目覚めと出会い
え? ……俺……何してるんだ?
ここは?
……ああ、近所の交差点だな。
うん。
車通りも多いし、確かに近所だ。
ん? 動けない!?
靴が地面から離れない!?
何か塗ってたのか?
ガムかっ!? くっそ!
誰だよぉ、
こんな所に捨て――え?
俺の足……
地面が透けて見える……?
手は!?
こっちも透けて……
何がどうなってるんだ……?
あ! 向こうに知ってる顔!
青なったな。こっち来る♪
「お~い、響」
――と、声を掛けたつもりだったが、自分の声が聞こえなかった。
慌てて手を振ろうとしたが、それも上手く出来なかった。
俺の彼女、奏そっくりな妹の響は、視界に入っている筈の俺を完全無視して通り過ぎようとしていた。
「待てよ、響!」
なんとか腕を掴もうとしたが、空振りで――というか、俺の透けている手は掴めずに、響の腕をすり抜けた。
え? 掴んだ位置だったよな?
響は何事も無かったように遠ざかって行く。
「待ってくれって!! 響!!」
伸ばしていた自分の手が虚しく下りた。
あれ? 俺、ダウジャケ着てるよな。
周りは夏な服だよな……。
でも、暑くないぞ?
セミも鳴いてないよな?
ってか、こんな車走ってるのに
音が無い?
どうなってるんだ!?
あ……少し思い出した。
確か俺、
奏と待ち合わせてたんだよな。
だったら待ってたら来るよな。
響も家の方から来たんだし、
そのうち戻ってくるよな。
―◦―
深夜、繁華街には少し遠い この交差点は、人も車も すっかり途絶えてしまった。
眠くもならないし、
どうなってるんだか……
奏も響も来ないし……
どうすりゃいいんだ?
あ♪ 響だ。
やっと帰って来た♪
「響」
またもや響は完全無視で通り過ぎようとした。
「待ってくれよ! 響!」
「さっさと成仏してよね」
足を止めた響は、背を向けたまま低く言った。
奏と同じように少しクセのあるボブの髪が夜風に揺れている。
「成仏? って言ったのか?」
「死を受け入れたら、そこから動けるんじゃない?
ちょうどお盆だし、家に来てる ご先祖様に連れてってもらいなさいよ」
「俺……が、死んでる?」
「お姉ちゃんを護ってくれたのは感謝してる。
でも、もう何も出来ないんだから、おとなしくサッサと成仏してよね」
「待てって!
俺、考えてるし、見えてるし、何も変わってないぞ?
死んだって……ワケ分からん事――それより、こっち向いてくれよ」
「死人と目を合わせちゃダメなのよ。
おとなしく認めて、あの世に旅立ってよね」
「あの世って……どうやって行くんだ?」
「知らないわよ。
私は死んだ事なんて無いんだから」
「……確かにな。
行って、戻ったヤツとか見た事あるのか?」
「説明は難しいんだけど……本人は戻っていないと思う。
思念みたいなのは現れるよ。
お盆は、そういうのだらけになるわね。
門が開く、とでも言うのかな……」
「だったら奏に会わせてくれ!
そしたら行くからっ!」
「今さら会って、どうしたいの?
何も出来ないのよ?」
「何も、って……?」
「話しすらもね。
お姉ちゃんには見えも聞こえもしないんだから。
やっと……立ち直ろうって気になったんだから……お願いだから そっとしといてよ……」
「本当に……俺、死んだんだな……」
「やっと受け入れた?
だったら動けるでしょ?
半年も、そこでボーっと つっ立ってるの、見てるのもツラかったんだからね。
サッサと帰って、ご先祖様の思念に道案内してもらいなさいね。
じゃあね。
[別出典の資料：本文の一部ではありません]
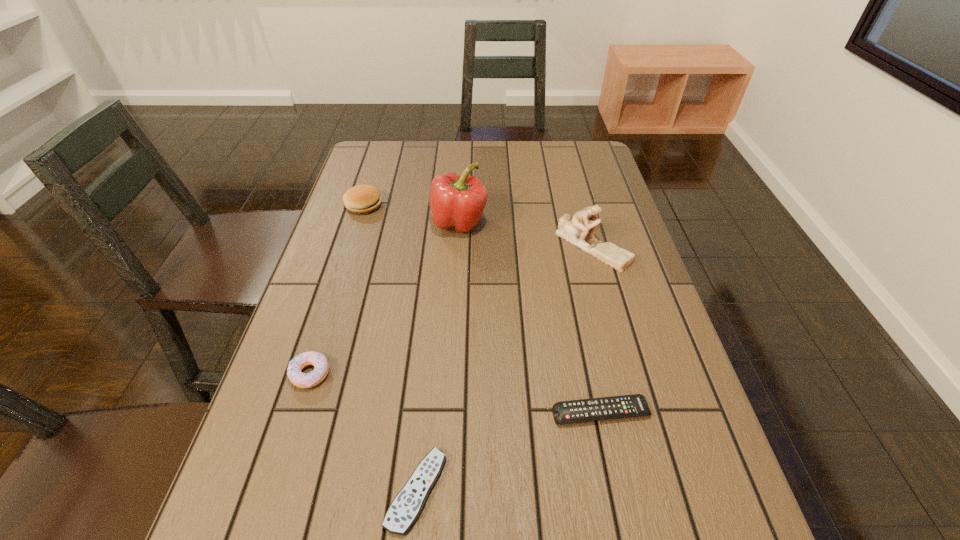 Identify the location of vacant space located 0.160m on the front-facing side of the fifth shortest object. (612, 321).

Locate an element on the screen. free region located on the back of the third tallest object is located at coordinates (377, 163).

The height and width of the screenshot is (540, 960). I want to click on free space located on the front of the fourth farthest object, so click(293, 429).

Locate an element on the screen. This screenshot has height=540, width=960. vacant area situated on the left of the fifth farthest object is located at coordinates (506, 413).

The height and width of the screenshot is (540, 960). What are the coordinates of `vacant region located 0.240m on the right of the nearer remote control` in the screenshot? It's located at (586, 490).

At what (x,y) coordinates should I click in order to perform the action: click on patty at the left edge. Please return your answer as a coordinate pair (x, y). The width and height of the screenshot is (960, 540). Looking at the image, I should click on (361, 199).

Where is `doughnut located at the left edge`? The width and height of the screenshot is (960, 540). doughnut located at the left edge is located at coordinates pos(302,380).

Locate an element on the screen. The image size is (960, 540). figurine located at the right edge is located at coordinates (575, 230).

You are a GUI agent. You are given a task and a screenshot of the screen. Output one action in this format:
    pyautogui.click(x=<x>, y=<y>)
    Task: Click on the remote control positioned at the right edge
    
    Given the screenshot: What is the action you would take?
    pyautogui.click(x=574, y=411)

Locate an element on the screen. The image size is (960, 540). vacant space at the far edge is located at coordinates (441, 155). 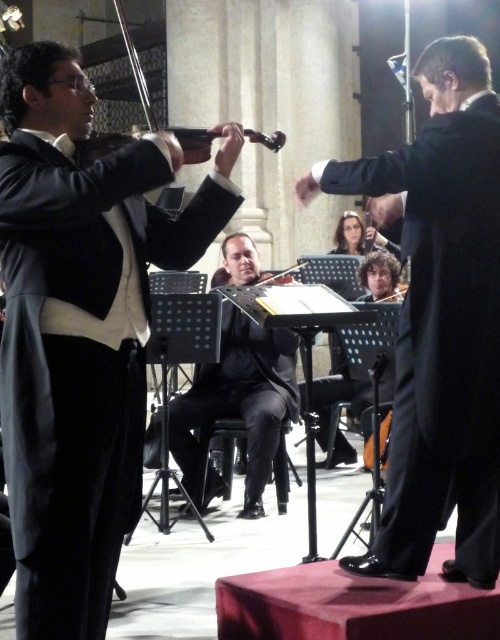 Question: Among these points, which one is farthest from the camera?

Choices:
 (A) (330, 380)
 (B) (220, 285)

Answer: (B)

Question: Does black glossy suit at center appear over black smooth suit at center?

Choices:
 (A) no
 (B) yes

Answer: (B)

Question: Does black glossy suit at center have a lesser width compared to black smooth suit at center?

Choices:
 (A) yes
 (B) no

Answer: (A)

Question: Can you confirm if black smooth suit at center is smaller than curly-haired man at center?

Choices:
 (A) no
 (B) yes

Answer: (A)

Question: Which of the following is the closest to the observer?

Choices:
 (A) wooden violin at center
 (B) shiny black violin at left
 (C) matte black violin at left

Answer: (C)

Question: Which point is closer to the camera?

Choices:
 (A) black glossy suit at center
 (B) matte black violin at left

Answer: (B) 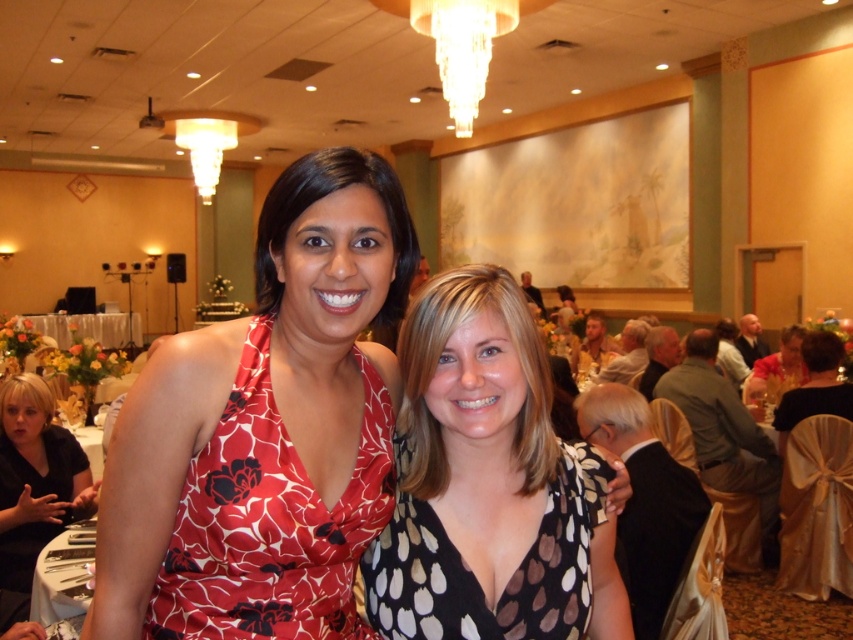 Is black dotted dress at center to the right of black matte dress at lower left from the viewer's perspective?

Yes, black dotted dress at center is to the right of black matte dress at lower left.

Can you confirm if black dotted dress at center is positioned to the left of black matte dress at lower left?

Incorrect, black dotted dress at center is not on the left side of black matte dress at lower left.

Between point (386, 548) and point (4, 410), which one is positioned in front?

Positioned in front is point (386, 548).

Where is `black dotted dress at center`? The image size is (853, 640). black dotted dress at center is located at coordinates (474, 576).

Is floral print dress at center behind red floral fabric dress at center?

That is False.

Where is `floral print dress at center`? The width and height of the screenshot is (853, 640). floral print dress at center is located at coordinates (265, 429).

Locate an element on the screen. The height and width of the screenshot is (640, 853). floral print dress at center is located at coordinates (265, 429).

Can you confirm if red floral fabric dress at center is shorter than black matte dress at lower left?

Indeed, red floral fabric dress at center has a lesser height compared to black matte dress at lower left.

Which is more to the right, red floral fabric dress at center or black matte dress at lower left?

red floral fabric dress at center

Who is more forward, (265,432) or (51,531)?

Point (265,432) is in front.

Identify the location of red floral fabric dress at center. The width and height of the screenshot is (853, 640). (271, 520). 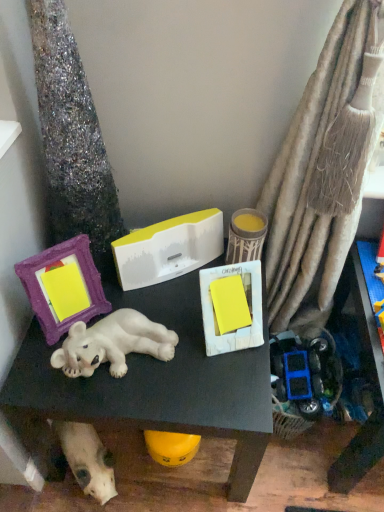 Where is `free point in front of purple fabric picture frame at left`? free point in front of purple fabric picture frame at left is located at coordinates (56, 382). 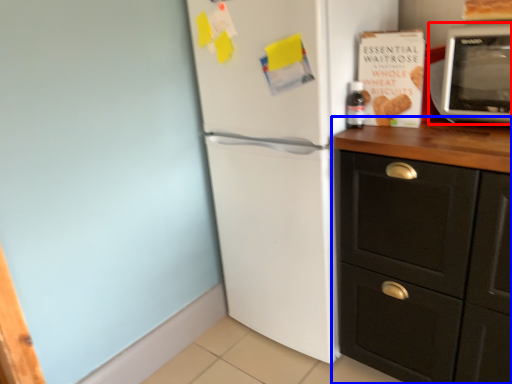 Question: Which object is further to the camera taking this photo, microwave oven (highlighted by a red box) or cabinetry (highlighted by a blue box)?

Choices:
 (A) microwave oven
 (B) cabinetry

Answer: (A) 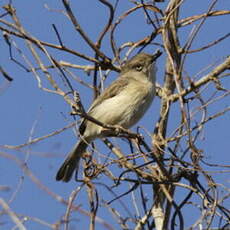 This screenshot has height=230, width=230. In order to click on chest in this screenshot , I will do `click(142, 108)`. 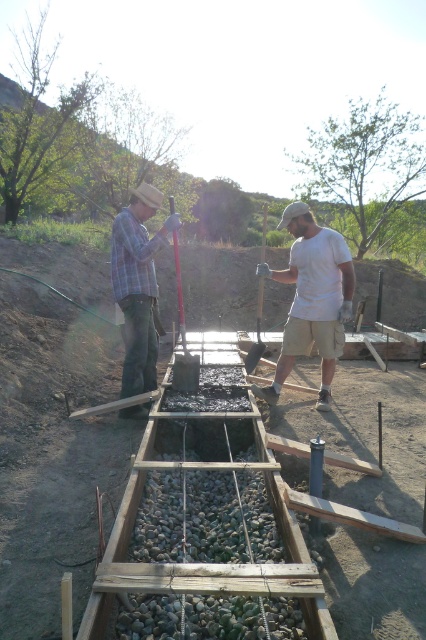 You are a construction supervisor checking the site. You notice the white matte shirt at center and the metallic shovel at center. Which object is closer to you?

The white matte shirt at center is closer to you because it is in front of the metallic shovel at center.

Based on the scene description, where is the matte black concrete at center located in the image?

The matte black concrete at center is located at point (313, 298) in the image.

You are a construction inspector standing at the camera position. You need to check the matte black concrete at center. Can you reach it without moving from your current position if your maximum reach is 5 meters?

The matte black concrete at center is 4.86 meters away from the camera, so yes, you can reach it since your maximum reach is 5 meters. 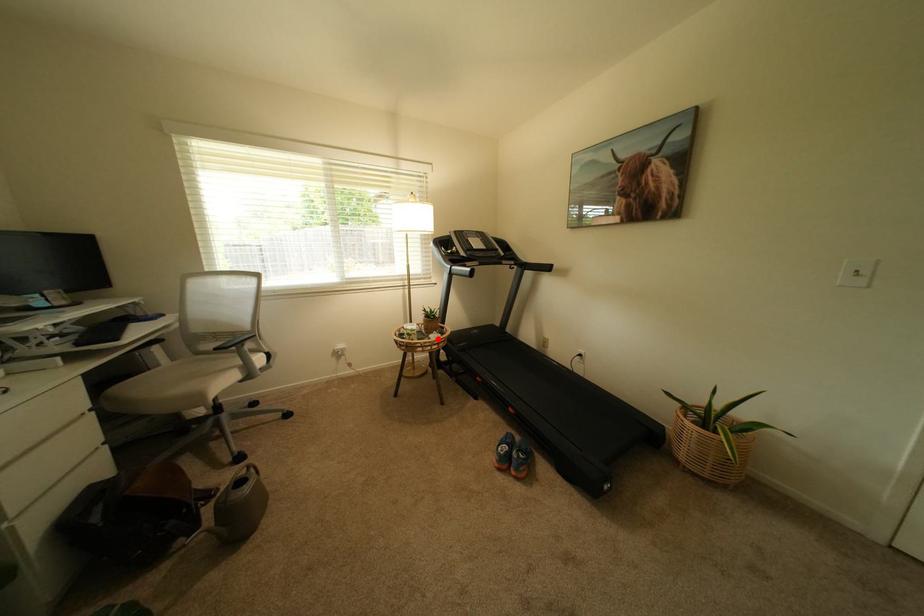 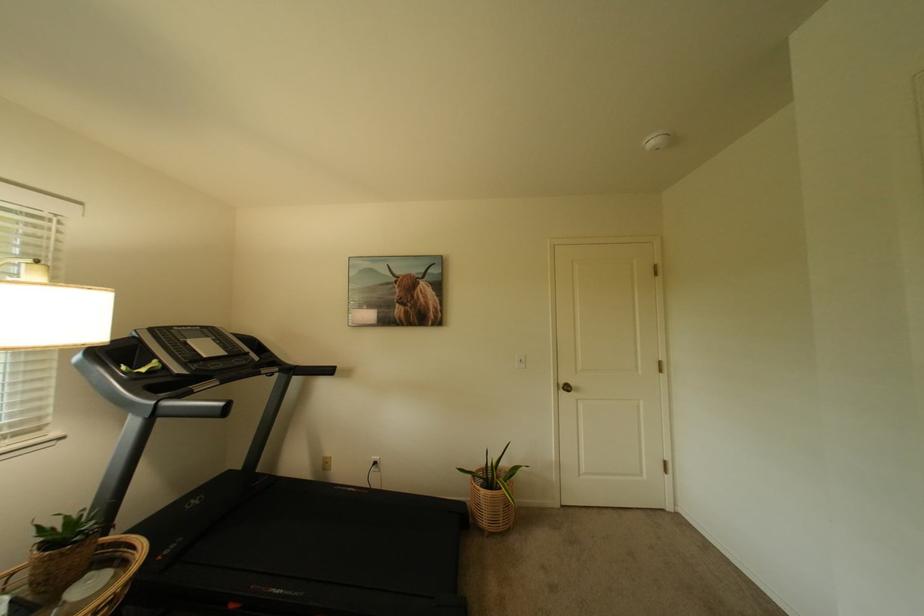 Find the pixel in the second image that matches the highlighted location in the first image.

(73, 605)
さようなら」
響は、何事も無かったかのように歩き始めた。
少し進んだ時、横合いから現れた者が響の後ろをふわふわと歩き始めた。
「響! 危ない!!」
〈知ってる。いつもの事よ。
この霊は、私が霊と話せるって知って、何かを訴えようとしてるだけ。
この霊と話せば、他の霊も寄って来るの。
よくある事なのよ。
だから話したくなかったの〉
「悪かった!
だから待って! 響!」
〈イチイチ声にしないでよ。
どんどん集まるじゃないの。
それに私を呼ばないでよね。
霊達が私を名指しで来るじゃないのよ〉
確かに……集まってる……。
全部 幽霊か?
あ……動けた。うん。動ける。
響、待って!
霊達を連れて帰るなんて有り得ないと、早く帰りたい気持ちを押し込めた響は少し引き返して交差点が見える公園に入った。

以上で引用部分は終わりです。